What I see is what I have.

Otherwise, I am immersed in the world and must pay attention.

If my druid casts entangling vegetation on a group of goblins, I may just rule as a C&C referee (Castle Keeper) that the encounter ends if the druid flees, and just "give them that." Single-use spells should be ruled more powerful and narratively impactful. That spell is once per day; give the incantation its due.

Spells in C&C and old-school games are magic.

In 5E? I need to sit there and make rolls to escape every turn, follow the rules to the letter, and play this out to "maximum rules coverage." I could make that old-school ruling in 5E, but by the letter of the rules, the game defaults to rules-based simulation more than to storytelling. Spells you can get back on a short rest, or fire off on every turn? Really, they don't mean as much anymore and have far less impact on the narrative.

Spells in 5E are powers.

Note the subtle difference there, as it means a lot.

The legacy of Wizards of the Coast and the influence of Magic: The Gathering on the D&D's design is clear. The experience is less a role-playing game and more one that relies heavily on rules and tournament-style play. Modern D&D is rules over immersion.

C&C is a game that tells you, get your nose out of the book, stop endlessly trying to cheat the game's rules, stay engaged, stay immersed in the world, and keep making in-character choices. Shadowdark is very similar, and this is why that game does so well. Players stay engaged and in character. Nobody is stuck in a book, finding a rule or chart. The referee and players can use their imaginations to create "the old school flavor and immersion." If something old-school and strange happens, it will be because of someone's imagination, the referee saying "that's cool, allowed," and not a random chart result.

The more a game expects you to stick your nose in a book, the less fun it is.
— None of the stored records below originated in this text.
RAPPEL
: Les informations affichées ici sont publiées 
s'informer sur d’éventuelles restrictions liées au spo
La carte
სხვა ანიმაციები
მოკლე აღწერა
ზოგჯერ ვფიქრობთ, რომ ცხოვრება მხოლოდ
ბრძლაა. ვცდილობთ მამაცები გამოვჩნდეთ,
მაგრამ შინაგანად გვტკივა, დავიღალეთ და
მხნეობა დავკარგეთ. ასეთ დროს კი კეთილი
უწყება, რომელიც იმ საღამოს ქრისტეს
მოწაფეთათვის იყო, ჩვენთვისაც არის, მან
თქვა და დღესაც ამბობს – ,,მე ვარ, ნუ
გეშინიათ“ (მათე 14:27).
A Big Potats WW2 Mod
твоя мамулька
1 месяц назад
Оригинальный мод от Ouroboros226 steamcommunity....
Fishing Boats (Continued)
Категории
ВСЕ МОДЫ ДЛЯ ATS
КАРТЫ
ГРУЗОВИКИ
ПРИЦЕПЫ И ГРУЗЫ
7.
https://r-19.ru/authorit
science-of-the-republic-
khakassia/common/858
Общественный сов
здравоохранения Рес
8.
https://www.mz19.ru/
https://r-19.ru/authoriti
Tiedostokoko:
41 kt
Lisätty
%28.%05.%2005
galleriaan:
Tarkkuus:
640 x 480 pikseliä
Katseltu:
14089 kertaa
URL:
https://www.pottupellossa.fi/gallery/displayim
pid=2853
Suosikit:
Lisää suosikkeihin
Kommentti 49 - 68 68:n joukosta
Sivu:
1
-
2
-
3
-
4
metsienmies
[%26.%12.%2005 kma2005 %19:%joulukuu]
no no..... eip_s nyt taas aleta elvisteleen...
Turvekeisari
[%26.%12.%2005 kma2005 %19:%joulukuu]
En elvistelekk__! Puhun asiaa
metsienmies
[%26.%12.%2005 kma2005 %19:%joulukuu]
But some players will say, "But I like the extra rules!" To which I will say, "I don't care." C&C is rules-light, but it has enough rules to cover everything that it doesn't feel like a traditional rules-light game. Every rule, skill roll, saving throw, class ability, and situation is covered by the game's fallback system, the SIEGE Engine. It all comes back to your ability scores, making them matter again.

With the Player's Guide 2 drop, the book is sort of worthless to me until I have this on the Shard Tabletop, "so I can start using it." This is the world you get stuck in with 5E. A book isn't "real" unless you own a digital copy somewhere to use on a paid character designer. And you are forced to buy it twice. It is nice to read ahead and plan a few builds, but the book's arrival in PDF form is a non-event beyond reading material. I am so dependent on Shard that until I can "pay for it again there," the book is meaningless.

With 5E, it is always, "Did you pay for it twice?" No? Well, then, you can't use it.

We are so used to the rip-off that we can't see it anymore.

I like 5E, but the forced computerized character sheets are terrible. The 5E business model is exploitative and sucks, and it approaches insurance company levels of terrible. ToV is the best 5E clone out there, but still, there are moments when I wonder why I even bother. It is a good game, but the hobby is in a sad state. Still, I will likely buy this again on Shard, since I support them.

With C&C? No character designer needed. I can go back to my OGL books, pull in classes there, and use them, or combine them in multiclass builds. All my old books are perfectly usable, even with Reforged. People without Reforged can play in the same game; it is just a handful of name changes, and all the old books are 100% compatible. Reforged did a better job "cleaning the game" than Pathfinder 2 did with the Remaster, where parts of the world felt like they were lobotomized and entire races removed from the world.

Having the ToV Player's Guide 2 PDF is nice, but I really don't "have" it until I pay again somewhere. It is another "book of rules" which will slow down the game. The options are great, but the design is still inferior to a game designed to play "reference-free." Where 5E is the Blackberry with the physical keyboard and clunky design, C&C is still the iPhone with a minimalist design but high ease of use.

With C&C, all I need to do is own a book to use it.